Давид со злостью поглядел на административную башню, возвышавшуюся по ту стороны террасы. Претенциозный монумент, шедевр иерархической вертикали, фаллический символ репрессивной власти, а на самом верху, на восьмом этаже, гигантское окно Ученого совета, и каждый из профессоров, рассевшись на своей «кафедре», следит, как с вышки, за двенадцатью тысячами покорных студентов, за двенадцатью тысячами домашних животных, которых нужно направить в загон, набить «объективными» знаниями, а потом подвергнуть отбору и вернуть обществу в виде совершенных служащих капиталистической системы, «аполитичных» и выхолощенных. Давид стиснул зубы, глаза его заблестели. Ох, уж этот отбор, этот пресловутый отбор конца учебного года, этот их священный садо‑мазохистский магический обряд экзаменов – вот по чему необходимо ударить.

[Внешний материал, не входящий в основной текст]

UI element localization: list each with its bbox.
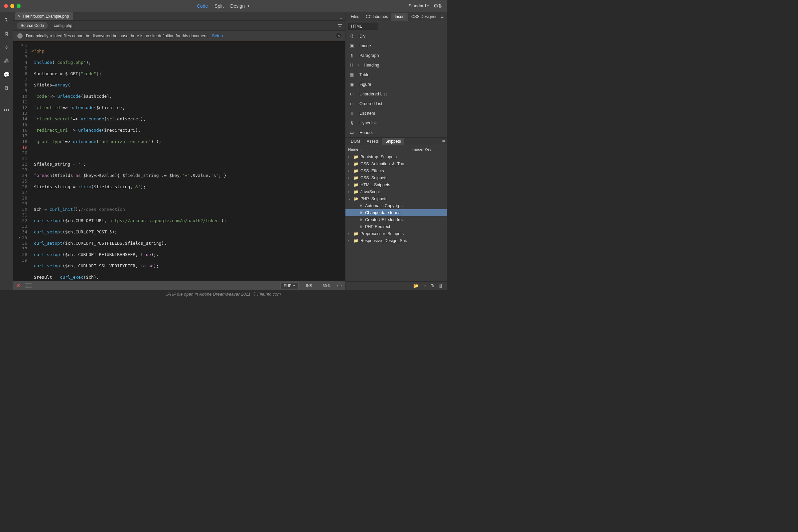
snippet-file[interactable]: 🗎Change date format (345, 209, 447, 216)
folder-open-icon: 📂 (354, 196, 358, 201)
chevron-right-icon[interactable]: › (348, 176, 352, 179)
folder-icon: 📁 (354, 175, 358, 180)
insert-item-label: List Item (359, 111, 375, 116)
chevron-right-icon[interactable]: › (348, 162, 352, 166)
inspect-icon[interactable]: ⧉ (5, 85, 8, 91)
tab-files[interactable]: Files (347, 13, 362, 21)
table-icon: ▦ (349, 73, 355, 77)
code-editor[interactable]: ▼1 2345 6789 10111213 14151617 18192021 … (13, 41, 345, 281)
figure-icon: ▣ (349, 82, 355, 87)
source-tab-active[interactable]: Source Code (17, 22, 48, 29)
insert-item-ordered-list[interactable]: olOrdered List (345, 99, 447, 108)
insert-item-paragraph[interactable]: ¶Paragraph (345, 51, 447, 60)
snippet-open-icon[interactable]: 📂 (413, 283, 419, 288)
chevron-right-icon[interactable]: › (348, 155, 352, 158)
close-info-icon[interactable]: ✕ (336, 33, 341, 38)
info-message: Dynamically-related files cannot be disc… (26, 34, 209, 38)
insert-item-table[interactable]: ▦Table (345, 70, 447, 79)
magic-icon[interactable]: ⁂ (4, 58, 9, 64)
chevron-right-icon[interactable]: › (348, 232, 352, 235)
chevron-down-icon: ⌄ (373, 25, 375, 28)
snippets-col-trigger[interactable]: Trigger Key (408, 147, 447, 151)
comment-icon[interactable]: 💬 (3, 72, 10, 78)
snippet-folder[interactable]: ›📁JavaScript (345, 188, 447, 195)
view-code[interactable]: Code (197, 3, 208, 8)
chevron-right-icon[interactable]: › (348, 239, 352, 242)
snippet-folder[interactable]: ›📁CSS_Snippets (345, 174, 447, 181)
code-content[interactable]: <?php include('config.php'); $authcode =… (30, 41, 345, 281)
updown-arrows-icon[interactable]: ⇅ (4, 31, 8, 37)
snippet-folder[interactable]: ›📁Bootstrap_Snippets (345, 153, 447, 160)
insert-item-label: Ordered List (359, 101, 382, 106)
panel-menu-icon[interactable]: ≡ (441, 14, 445, 19)
snippet-folder[interactable]: ›📁CSS_Effects (345, 167, 447, 174)
snippet-insert-icon[interactable]: ⇥ (423, 283, 426, 288)
snippet-file[interactable]: 🗎Create URL slug fro… (345, 216, 447, 223)
snippet-file[interactable]: 🗎Automatic Copyrig… (345, 202, 447, 209)
workspace-dropdown[interactable]: Standard ▾ (408, 3, 429, 8)
tab-insert[interactable]: Insert (391, 13, 408, 21)
insert-mode[interactable]: INS (303, 283, 315, 289)
chevron-right-icon[interactable]: › (348, 169, 352, 173)
tab-cc-libraries[interactable]: CC Libraries (362, 13, 391, 21)
snippet-new-icon[interactable]: 🗎 (430, 283, 435, 288)
minimize-window-button[interactable] (10, 4, 14, 8)
snippet-folder[interactable]: ›📁HTML_Snippets (345, 181, 447, 188)
insert-item-label: Heading (364, 63, 379, 68)
error-indicator-icon[interactable]: ⊗ (17, 283, 21, 289)
document-tab[interactable]: × FileInfo.com Example.php (15, 12, 73, 20)
language-select[interactable]: PHP ▾ (280, 282, 299, 289)
insert-item-hyperlink[interactable]: §Hyperlink (345, 118, 447, 128)
chevron-down-icon: ▾ (293, 284, 295, 287)
snippet-folder[interactable]: ›📁CSS_Animation_&_Tran… (345, 160, 447, 167)
insert-item-figure[interactable]: ▣Figure (345, 79, 447, 89)
insert-category-select[interactable]: HTML ⌄ (348, 23, 378, 30)
chevron-down-icon[interactable]: ⌄ (348, 197, 352, 201)
tab-dom[interactable]: DOM (347, 138, 363, 145)
tab-snippets[interactable]: Snippets (382, 138, 404, 145)
paragraph-icon: ¶ (349, 53, 355, 58)
hidden-chars-toggle[interactable]: !… (25, 283, 32, 288)
snippets-col-name[interactable]: Name (345, 147, 408, 151)
view-split[interactable]: Split (214, 3, 224, 8)
snippet-file[interactable]: 🗎PHP Redirect (345, 223, 447, 230)
tab-assets[interactable]: Assets (363, 138, 382, 145)
snippet-folder[interactable]: ›📁Responsive_Design_Sni… (345, 237, 447, 244)
insert-item-header[interactable]: ▭Header (345, 128, 447, 137)
preview-icon[interactable]: 🖵 (337, 283, 342, 288)
tabs-overflow-icon[interactable]: » (340, 16, 345, 20)
close-tab-icon[interactable]: × (18, 14, 21, 19)
insert-item-image[interactable]: ▣Image (345, 41, 447, 51)
wand-icon[interactable]: ✧ (4, 44, 8, 51)
file-icon: 🗎 (359, 218, 363, 222)
file-icon[interactable]: 🗎 (4, 17, 9, 23)
div-icon: ⟨⟩ (349, 34, 355, 39)
close-window-button[interactable] (4, 4, 8, 8)
snippet-folder[interactable]: ›📁Preprocessor_Snippets (345, 230, 447, 237)
insert-item-div[interactable]: ⟨⟩Div (345, 31, 447, 41)
setup-link[interactable]: Setup (212, 34, 223, 38)
view-chevron-icon[interactable]: ▼ (247, 4, 250, 8)
insert-item-list-item[interactable]: liList Item (345, 108, 447, 118)
list-item-icon: li (349, 111, 355, 116)
maximize-window-button[interactable] (17, 4, 21, 8)
chevron-down-icon: ▾ (427, 4, 429, 8)
insert-item-unordered-list[interactable]: ulUnordered List (345, 89, 447, 99)
source-tab-related[interactable]: config.php (54, 23, 72, 28)
source-file-tabs: Source Code config.php ▽ (13, 21, 345, 31)
more-tools-icon[interactable]: ••• (4, 107, 9, 113)
snippet-folder[interactable]: ⌄📂PHP_Snippets (345, 195, 447, 202)
chevron-right-icon[interactable]: › (348, 183, 352, 187)
filter-icon[interactable]: ▽ (338, 23, 342, 28)
sync-settings-icon[interactable]: ⚙⇅ (434, 3, 442, 9)
snippet-label: CSS_Animation_&_Tran… (360, 162, 410, 166)
panel-menu-icon[interactable]: ≡ (442, 139, 445, 144)
snippet-label: PHP_Snippets (360, 196, 387, 201)
workspace: × FileInfo.com Example.php » Source Code… (13, 12, 345, 290)
tab-css-designer[interactable]: CSS Designer (408, 13, 440, 21)
chevron-right-icon[interactable]: › (348, 190, 352, 193)
view-design[interactable]: Design (230, 3, 245, 8)
insert-item-heading[interactable]: H▾Heading (345, 60, 447, 70)
snippet-delete-icon[interactable]: 🗑 (439, 283, 443, 288)
left-tool-rail: 🗎 ⇅ ✧ ⁂ 💬 ⧉ ••• (0, 12, 13, 290)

Он рассеянно следил за рабочими, настилавшими гудрон на террасе. Терраса была ниже окна примерно на метр, рабочих отделяло от него только стекло, но здесь, на этаже, было тепло и чисто. Мир, где никто не потеет, ворочая тяжести, если не считать уборщиц – алжирок и испанок, которые приходят после семи вечера. Днем здесь ворочают только материями невесомыми – идеями, а через идеи – людьми: основная функция господствующего класса, благоговейно передаваемая студентам профами. А угнетенные там, внизу, по ту сторону стекла, согнувшись пополам на пронизывающем ветру, в холоде, под дождем, напрягают мышцы, как рабочий скот, и у них столько же шансов попасть когда‑нибудь в наш мир, сколько у меня – в их. Да, я знаю, я, конечно, тоже мог бы пойти на завод: Симона Вейль или «Подражание Христу». Но я все равно никогда не стал бы настоящим рабочим, как и она. Я вел бы свое псевдосуществование рабочего, как интеллигент, который знает, что в любой момент может с этим покончить именно в силу накопленного капитала идей, дипломов, технологических знаний. Впрочем, даже вот эти рабочие сейчас передо мной, всего в нескольких метрах, – я ведь рассуждаю о них, но по‑настоящему их не вижу. Давид почувствовал себя виноватым и несчастным, у него защемило в груди, он поглубже засунул руки в карманы своих джинсов и постарался увидеть рабочих по‑настоящему. С десяток рулонов плотной бумаги ждало на краю террасы, и три каких‑то типа разливали по бетону расплавленный гудрон, черпая его из большого котла цилиндрической формы, под которым был разведен костер. Они раскатывали по дымящемуся гудрону ленту первого рулона, затем, захватывая ее край, ленту второго и так далее. Техника была примерно та же, что при наклейке обоев, только материалы были тяжелые, вредные, да еще приходилось торопиться, расстилая бумагу, чтобы гудрон не остыл и не утратил вязкости. Хреновая работка, вкалываешь, не разгибая спины, спешишь, стоишь в гудроне, вдыхаешь гудрон.
Откуда‑то донесся протяжный свисток, и трое рабочих выпрямились. Давид увидел их лица. Это были североафриканцы. Ясное дело. Самая тяжелая работа и самые низкие заработки. Подпролетариат, здоровый резерв рабочих рук для французского патроната. Они покорны, сбивают цену на труд, их эксплуатируют вдвойне. И попробуй только, дружочек, вступить в профсоюз, я тебя мигом выдворю из Франции, подыхай с голоду на родине.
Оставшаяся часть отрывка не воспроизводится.